* **Instructions for the task**
Among the lines below, list those containing the string "communities".

Stored data:

○ ○ ○ ○

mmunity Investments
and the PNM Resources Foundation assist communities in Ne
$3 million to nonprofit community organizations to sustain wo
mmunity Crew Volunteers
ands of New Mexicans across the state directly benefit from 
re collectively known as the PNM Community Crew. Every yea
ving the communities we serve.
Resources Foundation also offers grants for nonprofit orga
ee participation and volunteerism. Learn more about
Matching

○ ○ ○ ○

* **Answer area**
and the PNM Resources Foundation assist communities in Ne
ving the communities we serve.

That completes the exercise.